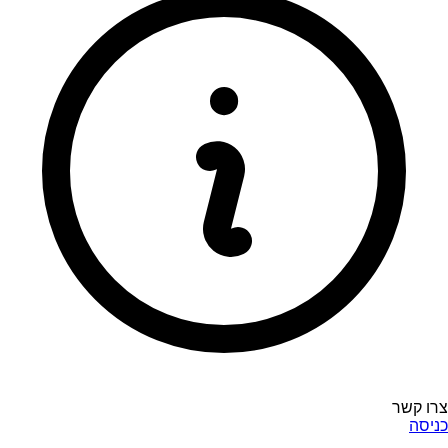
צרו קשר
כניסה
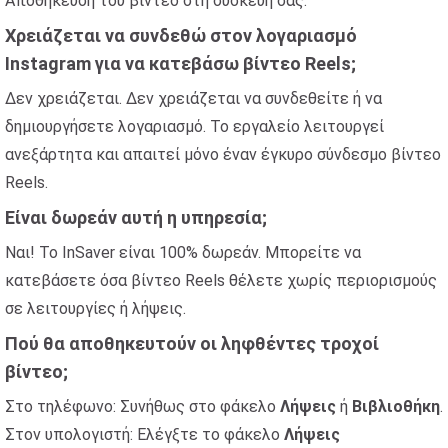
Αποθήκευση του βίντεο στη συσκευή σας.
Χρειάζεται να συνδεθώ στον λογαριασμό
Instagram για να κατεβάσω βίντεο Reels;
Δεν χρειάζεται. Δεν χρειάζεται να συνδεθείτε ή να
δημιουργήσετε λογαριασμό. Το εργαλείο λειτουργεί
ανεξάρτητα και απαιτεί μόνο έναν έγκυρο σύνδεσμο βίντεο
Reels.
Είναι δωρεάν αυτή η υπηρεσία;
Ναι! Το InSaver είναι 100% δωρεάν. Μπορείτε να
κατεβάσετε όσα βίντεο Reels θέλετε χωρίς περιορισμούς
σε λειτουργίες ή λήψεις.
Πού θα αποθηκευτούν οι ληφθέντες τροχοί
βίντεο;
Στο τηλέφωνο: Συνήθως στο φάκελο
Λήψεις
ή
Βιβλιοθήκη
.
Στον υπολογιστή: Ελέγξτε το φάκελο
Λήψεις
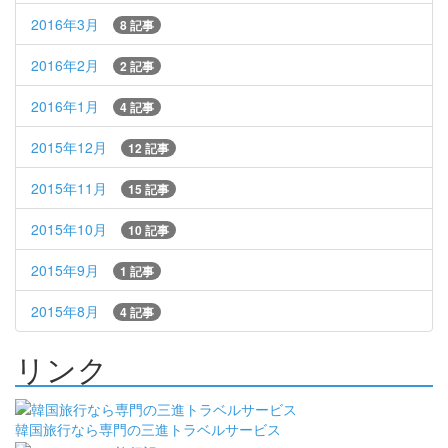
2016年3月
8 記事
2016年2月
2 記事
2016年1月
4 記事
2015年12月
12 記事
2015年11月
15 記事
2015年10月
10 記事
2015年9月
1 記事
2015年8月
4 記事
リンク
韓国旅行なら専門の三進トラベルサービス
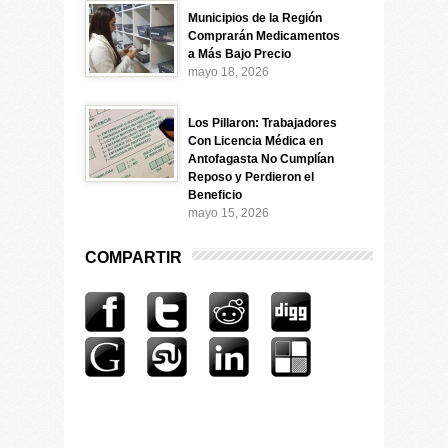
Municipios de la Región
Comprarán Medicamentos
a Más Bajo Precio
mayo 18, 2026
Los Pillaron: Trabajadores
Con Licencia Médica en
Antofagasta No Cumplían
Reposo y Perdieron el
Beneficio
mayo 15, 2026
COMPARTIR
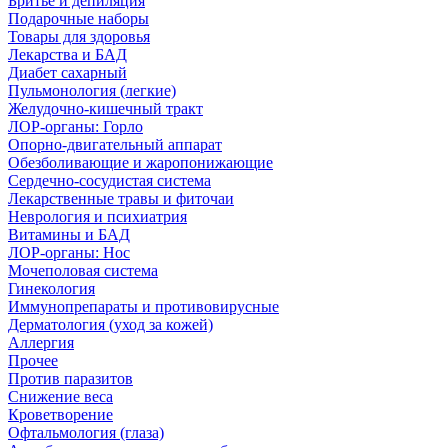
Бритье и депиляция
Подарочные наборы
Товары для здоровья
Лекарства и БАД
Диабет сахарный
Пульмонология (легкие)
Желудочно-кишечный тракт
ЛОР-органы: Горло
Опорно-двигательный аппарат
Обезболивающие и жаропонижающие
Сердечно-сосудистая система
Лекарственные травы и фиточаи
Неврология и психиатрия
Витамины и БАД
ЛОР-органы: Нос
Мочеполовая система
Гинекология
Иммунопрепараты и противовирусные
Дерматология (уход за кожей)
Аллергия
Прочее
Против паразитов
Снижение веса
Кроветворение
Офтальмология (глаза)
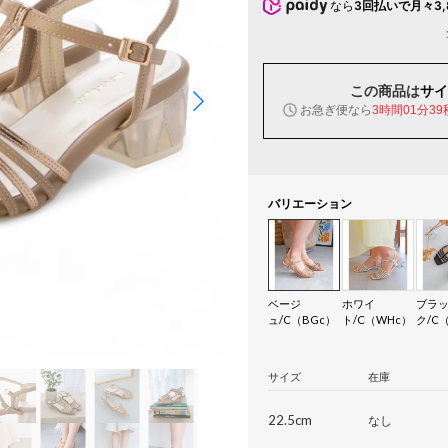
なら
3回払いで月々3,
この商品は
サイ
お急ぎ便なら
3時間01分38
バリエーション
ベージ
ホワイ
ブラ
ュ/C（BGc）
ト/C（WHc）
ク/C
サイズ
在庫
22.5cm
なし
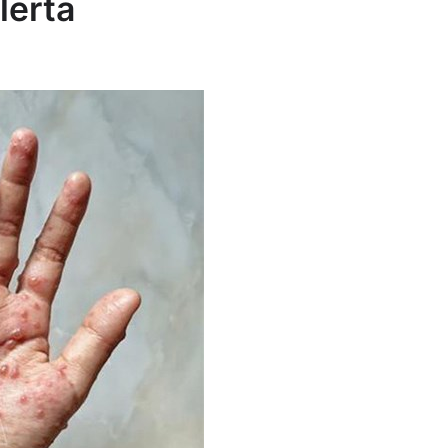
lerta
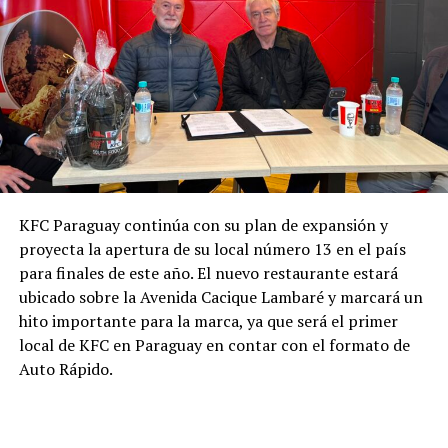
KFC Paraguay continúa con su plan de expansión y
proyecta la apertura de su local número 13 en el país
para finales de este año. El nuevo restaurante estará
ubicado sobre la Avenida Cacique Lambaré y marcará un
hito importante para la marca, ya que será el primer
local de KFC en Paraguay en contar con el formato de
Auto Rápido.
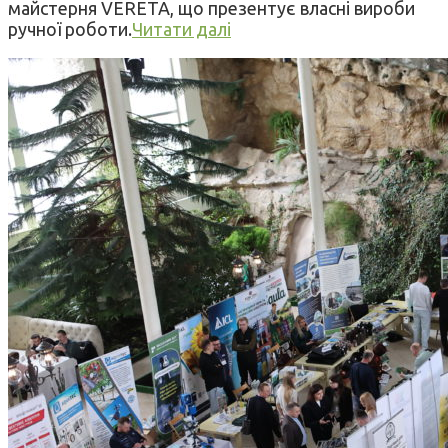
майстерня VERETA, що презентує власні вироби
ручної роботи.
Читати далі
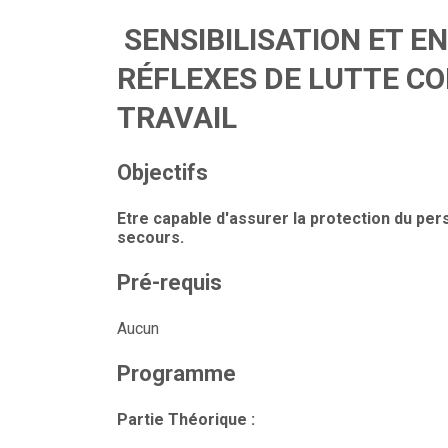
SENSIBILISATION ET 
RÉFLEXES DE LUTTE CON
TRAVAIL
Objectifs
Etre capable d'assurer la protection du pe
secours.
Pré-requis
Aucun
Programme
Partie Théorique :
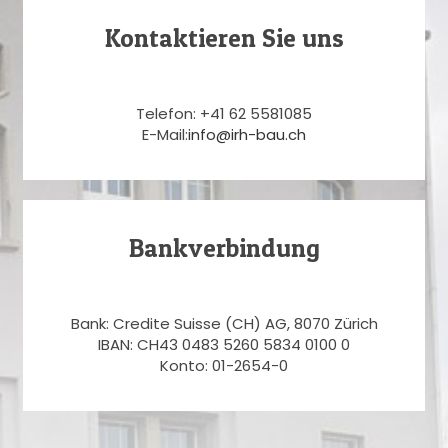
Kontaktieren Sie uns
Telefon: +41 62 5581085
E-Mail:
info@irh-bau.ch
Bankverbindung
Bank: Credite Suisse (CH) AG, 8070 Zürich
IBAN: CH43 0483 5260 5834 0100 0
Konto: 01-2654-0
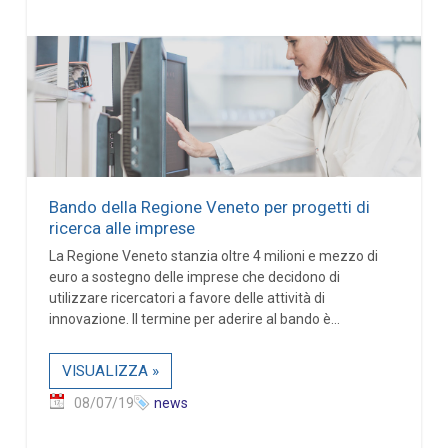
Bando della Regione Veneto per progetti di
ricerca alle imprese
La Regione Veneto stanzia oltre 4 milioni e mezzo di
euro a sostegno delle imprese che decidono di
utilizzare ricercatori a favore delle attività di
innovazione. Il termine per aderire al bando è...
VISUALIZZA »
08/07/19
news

* **Exercise goal**:
Nothing but the lines from the first line of the listing above to the line containing "KFC Paraguay continúa" should appear in the answer, each one exact and with no pictures.

* **Expected answer**:
צרו קשר
כניסה
Αποθήκευση του βίντεο στη συσκευή σας.
Χρειάζεται να συνδεθώ στον λογαριασμό
Instagram για να κατεβάσω βίντεο Reels;
Δεν χρειάζεται. Δεν χρειάζεται να συνδεθείτε ή να
δημιουργήσετε λογαριασμό. Το εργαλείο λειτουργεί
ανεξάρτητα και απαιτεί μόνο έναν έγκυρο σύνδεσμο βίντεο
Reels.
Είναι δωρεάν αυτή η υπηρεσία;
Ναι! Το InSaver είναι 100% δωρεάν. Μπορείτε να
κατεβάσετε όσα βίντεο Reels θέλετε χωρίς περιορισμούς
σε λειτουργίες ή λήψεις.
Πού θα αποθηκευτούν οι ληφθέντες τροχοί
βίντεο;
Στο τηλέφωνο: Συνήθως στο φάκελο
Λήψεις
ή
Βιβλιοθήκη
.
Στον υπολογιστή: Ελέγξτε το φάκελο
Λήψεις
2016年3月
8 記事
2016年2月
2 記事
2016年1月
4 記事
2015年12月
12 記事
2015年11月
15 記事
2015年10月
10 記事
2015年9月
1 記事
2015年8月
4 記事
リンク
韓国旅行なら専門の三進トラベルサービス
Municipios de la Región
Comprarán Medicamentos
a Más Bajo Precio
mayo 18, 2026
Los Pillaron: Trabajadores
Con Licencia Médica en
Antofagasta No Cumplían
Reposo y Perdieron el
Beneficio
mayo 15, 2026
COMPARTIR
Бритье и депиляция
Подарочные наборы
Товары для здоровья
Лекарства и БАД
Диабет сахарный
Пульмонология (легкие)
Желудочно-кишечный тракт
ЛОР-органы: Горло
Опорно-двигательный аппарат
Обезболивающие и жаропонижающие
Сердечно-сосудистая система
Лекарственные травы и фиточаи
Неврология и психиатрия
Витамины и БАД
ЛОР-органы: Нос
Мочеполовая система
Гинекология
Иммунопрепараты и противовирусные
Дерматология (уход за кожей)
Аллергия
Прочее
Против паразитов
Снижение веса
Кроветворение
Офтальмология (глаза)
なら
3回払いで月々3,
この商品は
サイ
お急ぎ便なら
3時間01分38
バリエーション
ベージ
ホワイ
ブラ
ュ/C（BGc）
ト/C（WHc）
ク/C
サイズ
在庫
22.5cm
なし
lerta
KFC Paraguay continúa con su plan de expansión y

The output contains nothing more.